Some had sought to racialize and so prejudge the issue, he stated, by phrasing the question as: ”Is it impermissibly racist or otherwise illegal to limit the electorate to ‘native inhabitants’ as that term is presently envisioned in Guam law, i.e., those persons who became United States citizens by virtue of the authority and enactment of the 1950 Organic Act of Guam and descendants of those persons?” The correct approach required the understanding that, for purposes of self-determination, “native inhabitant” was a history-based, not race-based, designation. International law was not concerned with blood and ancestry, but with providing a people with a remedy for the historic wrong of having been denied by others the right to exist on their own terms.
The legally significant question, he added, was: Who had been harmed by colonization, so as to be entitled to the prescribed cure of decolonization?
Thus, only those persons and their descendants living on the island on the date of onset of colonization might be considered victims of colonization. The assertion that the United States Constitution required a colour-blind compilation of the electorate was ignoring the fact that the anticipated self-determination act fell under the aegis of international law, not United States domestic law. Further, the United States, as Guam’s administering Power, could not first exploit its control over Guam’s immigration to flood the island with its own non-colonized expatriates, or even third-party settlers, and then claim that every person residing in Guam was entitled to vote in a decolonization plebiscite. In conclusion, he recommended that Guam remain on the list of Non-Self-Governing Territories until its people had the opportunity to exercise their inalienable human right to political self-determination.

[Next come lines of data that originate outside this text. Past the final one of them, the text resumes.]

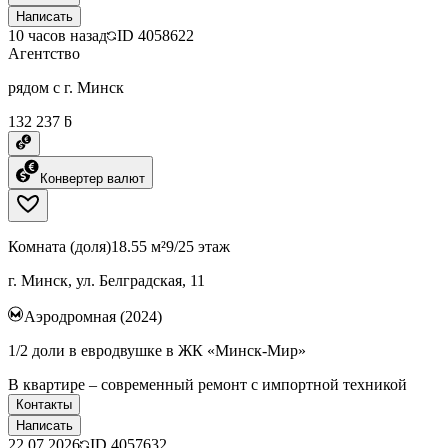
Написать
10 часов назад
ID
4058622
Агентство
рядом с г. Минск
132 237 ƃ
Конвертер валют
Комната (доля)
18.55 м²
9/25 этаж
г. Минск, ул. Белградская, 11
Аэродромная (2024)
1/2 доли в евродвушке в ЖК «Минск-Мир»
В квартире – современный ремонт с импортной техникой
Контакты
Написать
22.07.2026
ID
4057632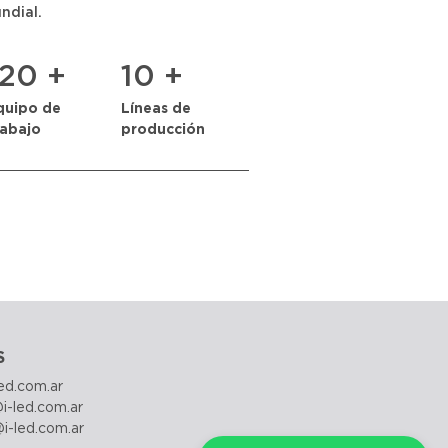
ndial.
120 +
10 +
quipo de
Líneas de
rabajo
producción
S
led.com.ar
i-led.com.ar
@i-led.com.ar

. . . The Committee would also have the Assembly call upon the administering Power of Guam to continue to recognize and to respect the political rights and the cultural and ethnic identity of the Chamoru people of Guam . . .
The Committee approved the draft resolution without a vote.
I really think Julian Aguon said this much better than I could . . .
With the new push toward a plebiscite, the Dave Davis sympathizers are coming out again. I have to say it’s very ironic to see non-indigenous people on Guam complaining that they need to be represented in a vote on decolonization. The U.S. colonized Guam by military force, without regard for the people’s democratic rights and process. The U.S. then unilaterally opened up almost unchecked immigration on a massive scale. We no longer have the same population composition because the U.S. has deliberately changed the face of the island. The Chamorro people are no longer a majority in their own ancestral land.
expatriate colonial/occupier Americans on Guam, you are not the ones who were damaged by colonization. You benefited from oppressing the indigenous people. It’s not appropriate for your voice to be equal to a “native inhabitant’s” voice in a situation of American colonialism.
* Saina må’åse’ to the reader who suggested rethinking “expatriate” in this context!